Tennessee lawmakers are demanding answers about the deadly Meningitis outbreak that killed 32 people. Senator Lamar Alexander this week convened hearings on the outbreak to get answers from state and federal regulators. FOX17's Erika Lathon is in Washington, D.C. for the hearings. Experts who testified on Thursday say NECC, the compounding pharmacy responsible for the Meningitis outbreak, was allowed to operate with little oversight for over a decade, and that the deaths caused by their tainted drugs could and should have been prevented. Members of the CDC, the FDA and the Massachusetts Department of Public Health testified during this week's Congressional hearings. Pharmacy experts say NECC did not have prescriptions for the drugs they were compounding, instead they were mixing large quantities of drugs and selling them without the required manufacturers license. Officials say the company had a history of problems and should have been shut down long before the Meningitis outbreak.

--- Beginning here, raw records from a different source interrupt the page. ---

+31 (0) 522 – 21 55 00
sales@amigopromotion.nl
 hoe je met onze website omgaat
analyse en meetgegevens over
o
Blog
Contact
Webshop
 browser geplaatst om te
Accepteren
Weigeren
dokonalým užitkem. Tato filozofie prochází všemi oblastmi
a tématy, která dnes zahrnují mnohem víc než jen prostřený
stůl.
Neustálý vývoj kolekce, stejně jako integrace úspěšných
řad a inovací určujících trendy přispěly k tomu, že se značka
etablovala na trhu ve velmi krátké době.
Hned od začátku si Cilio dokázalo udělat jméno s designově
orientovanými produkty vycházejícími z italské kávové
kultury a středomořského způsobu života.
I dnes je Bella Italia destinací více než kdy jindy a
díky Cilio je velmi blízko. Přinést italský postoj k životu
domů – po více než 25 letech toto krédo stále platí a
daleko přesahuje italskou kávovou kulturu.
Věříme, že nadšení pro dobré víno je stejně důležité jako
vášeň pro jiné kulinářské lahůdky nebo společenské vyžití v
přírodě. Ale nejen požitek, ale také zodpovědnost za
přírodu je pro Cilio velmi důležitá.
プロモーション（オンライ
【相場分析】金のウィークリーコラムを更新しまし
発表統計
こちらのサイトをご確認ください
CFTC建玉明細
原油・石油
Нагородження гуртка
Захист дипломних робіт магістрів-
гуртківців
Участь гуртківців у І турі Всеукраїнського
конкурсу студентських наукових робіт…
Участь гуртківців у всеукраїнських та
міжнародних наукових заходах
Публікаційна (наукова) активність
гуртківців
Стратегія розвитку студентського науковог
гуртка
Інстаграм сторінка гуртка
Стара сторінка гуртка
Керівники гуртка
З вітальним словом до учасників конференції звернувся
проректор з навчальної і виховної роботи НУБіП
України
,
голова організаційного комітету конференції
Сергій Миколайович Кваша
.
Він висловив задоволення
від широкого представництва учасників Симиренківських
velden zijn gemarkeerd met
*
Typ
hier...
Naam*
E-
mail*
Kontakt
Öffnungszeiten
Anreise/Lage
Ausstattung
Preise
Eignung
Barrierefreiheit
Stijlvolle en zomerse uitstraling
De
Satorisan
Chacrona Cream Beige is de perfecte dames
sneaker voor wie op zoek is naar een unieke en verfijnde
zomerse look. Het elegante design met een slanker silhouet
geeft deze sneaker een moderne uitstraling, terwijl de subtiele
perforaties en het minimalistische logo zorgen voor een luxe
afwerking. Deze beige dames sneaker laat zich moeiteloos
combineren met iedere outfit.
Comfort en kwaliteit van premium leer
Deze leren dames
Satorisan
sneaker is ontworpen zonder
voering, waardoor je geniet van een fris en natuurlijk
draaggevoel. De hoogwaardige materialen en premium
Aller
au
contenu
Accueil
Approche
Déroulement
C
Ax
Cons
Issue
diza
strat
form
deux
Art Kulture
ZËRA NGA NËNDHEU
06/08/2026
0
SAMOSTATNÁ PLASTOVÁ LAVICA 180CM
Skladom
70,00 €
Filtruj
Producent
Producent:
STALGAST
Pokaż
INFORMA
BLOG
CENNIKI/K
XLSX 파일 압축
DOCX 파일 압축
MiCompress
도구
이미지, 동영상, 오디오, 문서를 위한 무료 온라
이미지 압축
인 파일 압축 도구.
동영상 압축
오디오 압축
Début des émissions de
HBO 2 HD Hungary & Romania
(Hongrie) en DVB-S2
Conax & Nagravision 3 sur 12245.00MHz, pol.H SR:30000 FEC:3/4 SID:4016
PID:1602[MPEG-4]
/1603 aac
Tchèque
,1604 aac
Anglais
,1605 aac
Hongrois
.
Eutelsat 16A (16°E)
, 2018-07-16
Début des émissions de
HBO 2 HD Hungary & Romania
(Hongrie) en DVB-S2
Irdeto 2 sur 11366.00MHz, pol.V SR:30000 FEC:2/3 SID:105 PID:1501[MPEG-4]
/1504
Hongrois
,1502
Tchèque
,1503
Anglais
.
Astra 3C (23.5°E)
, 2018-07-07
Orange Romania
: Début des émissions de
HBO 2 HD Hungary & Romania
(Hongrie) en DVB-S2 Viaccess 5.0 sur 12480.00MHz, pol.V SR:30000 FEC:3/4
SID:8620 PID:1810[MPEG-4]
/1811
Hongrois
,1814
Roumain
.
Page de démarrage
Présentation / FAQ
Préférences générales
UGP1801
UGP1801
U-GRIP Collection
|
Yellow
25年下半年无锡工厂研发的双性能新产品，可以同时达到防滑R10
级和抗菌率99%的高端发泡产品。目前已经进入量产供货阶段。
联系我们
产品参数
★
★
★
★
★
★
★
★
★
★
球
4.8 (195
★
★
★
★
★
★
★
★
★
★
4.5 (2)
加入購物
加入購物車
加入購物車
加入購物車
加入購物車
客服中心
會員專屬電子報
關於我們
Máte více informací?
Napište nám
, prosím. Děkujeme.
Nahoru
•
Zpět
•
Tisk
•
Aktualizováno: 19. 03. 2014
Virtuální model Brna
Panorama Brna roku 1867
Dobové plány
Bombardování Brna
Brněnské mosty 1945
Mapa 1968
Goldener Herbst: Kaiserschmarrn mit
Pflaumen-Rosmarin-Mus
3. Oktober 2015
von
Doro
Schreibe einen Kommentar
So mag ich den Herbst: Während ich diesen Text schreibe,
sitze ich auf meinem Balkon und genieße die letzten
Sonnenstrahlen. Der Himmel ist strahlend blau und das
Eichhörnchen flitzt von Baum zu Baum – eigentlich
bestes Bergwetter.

"NECC was breaking the law in Tennessee, in Pennsylvania, in Georgia, in New York, all of which prohibit their behavior, but they were still doing it," says CEO of the International Academy of Compounding Pharmacy David Miller.
Senator Lamar Alexander says Congress will pass new laws to strengthen oversight for compounding pharmacies. The FDA says it needs more resources and clearer guidelines to do better monitoring companies like NECC.